[AIM OF THE TASK] In the data below, begin at the line with "protestam contra" and stop after the line with "ile bu idarelere"; output those lines exactly and no pictures.

Dataset entries
============

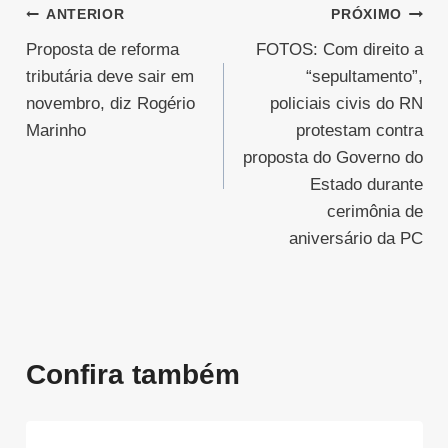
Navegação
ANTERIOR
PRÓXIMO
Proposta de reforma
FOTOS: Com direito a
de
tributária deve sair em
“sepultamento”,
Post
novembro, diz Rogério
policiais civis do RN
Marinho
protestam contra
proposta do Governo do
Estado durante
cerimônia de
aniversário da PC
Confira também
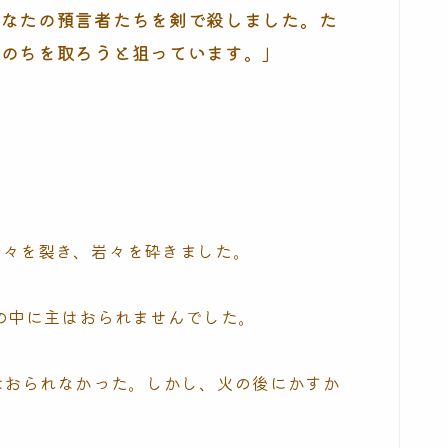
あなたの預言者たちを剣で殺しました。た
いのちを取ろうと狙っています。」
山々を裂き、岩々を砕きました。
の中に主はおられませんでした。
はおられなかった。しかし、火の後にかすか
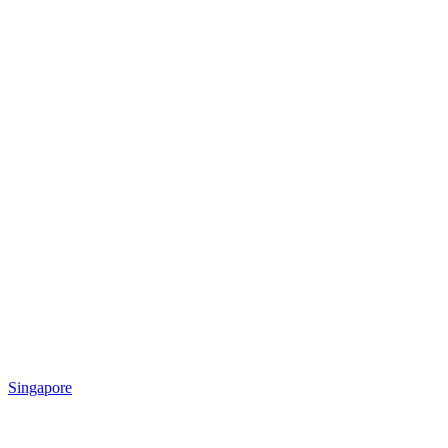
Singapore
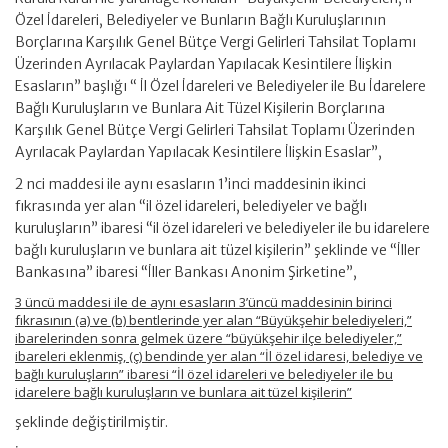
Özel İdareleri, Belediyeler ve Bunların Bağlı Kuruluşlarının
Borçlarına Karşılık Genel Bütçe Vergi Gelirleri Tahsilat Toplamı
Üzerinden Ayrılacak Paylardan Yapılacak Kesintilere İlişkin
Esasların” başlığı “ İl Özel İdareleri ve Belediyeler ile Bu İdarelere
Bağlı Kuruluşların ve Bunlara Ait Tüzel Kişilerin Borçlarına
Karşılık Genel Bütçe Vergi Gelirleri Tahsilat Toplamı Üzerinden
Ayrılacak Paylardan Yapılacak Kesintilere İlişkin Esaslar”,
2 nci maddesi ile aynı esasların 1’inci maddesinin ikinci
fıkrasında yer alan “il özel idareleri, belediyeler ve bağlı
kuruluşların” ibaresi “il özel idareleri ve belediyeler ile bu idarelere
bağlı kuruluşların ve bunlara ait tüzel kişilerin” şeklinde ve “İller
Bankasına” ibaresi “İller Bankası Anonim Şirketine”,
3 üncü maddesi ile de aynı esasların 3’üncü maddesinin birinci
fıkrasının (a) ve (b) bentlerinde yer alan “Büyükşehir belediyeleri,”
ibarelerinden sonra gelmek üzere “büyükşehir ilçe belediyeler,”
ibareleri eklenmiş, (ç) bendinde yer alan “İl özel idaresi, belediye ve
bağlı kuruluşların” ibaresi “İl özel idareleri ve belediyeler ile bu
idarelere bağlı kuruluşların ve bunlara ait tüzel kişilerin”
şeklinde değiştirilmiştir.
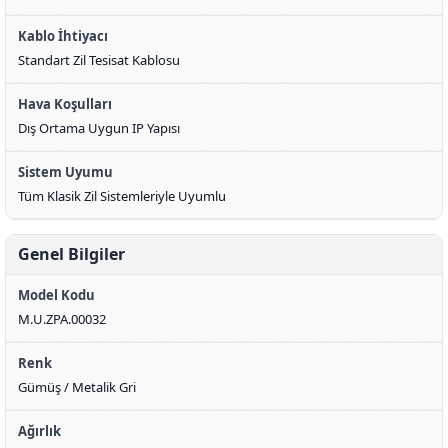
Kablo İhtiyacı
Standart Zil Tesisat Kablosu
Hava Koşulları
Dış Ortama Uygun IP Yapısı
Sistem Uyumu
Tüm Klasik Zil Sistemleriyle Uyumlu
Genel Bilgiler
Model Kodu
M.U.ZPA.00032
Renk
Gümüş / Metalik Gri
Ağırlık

============

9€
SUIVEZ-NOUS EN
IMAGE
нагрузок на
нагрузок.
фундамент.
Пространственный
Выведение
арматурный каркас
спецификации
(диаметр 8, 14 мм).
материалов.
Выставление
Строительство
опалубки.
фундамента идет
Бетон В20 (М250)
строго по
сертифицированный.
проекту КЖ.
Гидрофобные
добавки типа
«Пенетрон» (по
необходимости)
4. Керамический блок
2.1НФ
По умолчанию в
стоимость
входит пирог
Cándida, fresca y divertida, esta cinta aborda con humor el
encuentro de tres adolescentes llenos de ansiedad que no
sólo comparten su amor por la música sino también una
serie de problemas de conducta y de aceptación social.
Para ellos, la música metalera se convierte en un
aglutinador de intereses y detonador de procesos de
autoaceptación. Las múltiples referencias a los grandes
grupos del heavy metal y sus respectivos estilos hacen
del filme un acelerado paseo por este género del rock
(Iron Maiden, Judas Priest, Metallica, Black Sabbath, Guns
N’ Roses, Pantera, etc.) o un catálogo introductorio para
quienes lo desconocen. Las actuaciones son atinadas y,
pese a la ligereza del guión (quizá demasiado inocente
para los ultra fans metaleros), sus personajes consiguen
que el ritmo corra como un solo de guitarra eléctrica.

============

[PROBLEM SOLUTION]
protestam contra
proposta do Governo do
Estado durante
cerimônia de
aniversário da PC
Confira também
あなたの預言者たちを剣で殺しました。た
いのちを取ろうと狙っています。」
山々を裂き、岩々を砕きました。
の中に主はおられませんでした。
はおられなかった。しかし、火の後にかすか
Singapore
Özel İdareleri, Belediyeler ve Bunların Bağlı Kuruluşlarının
Borçlarına Karşılık Genel Bütçe Vergi Gelirleri Tahsilat Toplamı
Üzerinden Ayrılacak Paylardan Yapılacak Kesintilere İlişkin
Esasların” başlığı “ İl Özel İdareleri ve Belediyeler ile Bu İdarelere
Bağlı Kuruluşların ve Bunlara Ait Tüzel Kişilerin Borçlarına
Karşılık Genel Bütçe Vergi Gelirleri Tahsilat Toplamı Üzerinden
Ayrılacak Paylardan Yapılacak Kesintilere İlişkin Esaslar”,
2 nci maddesi ile aynı esasların 1’inci maddesinin ikinci
fıkrasında yer alan “il özel idareleri, belediyeler ve bağlı
kuruluşların” ibaresi “il özel idareleri ve belediyeler ile bu idarelere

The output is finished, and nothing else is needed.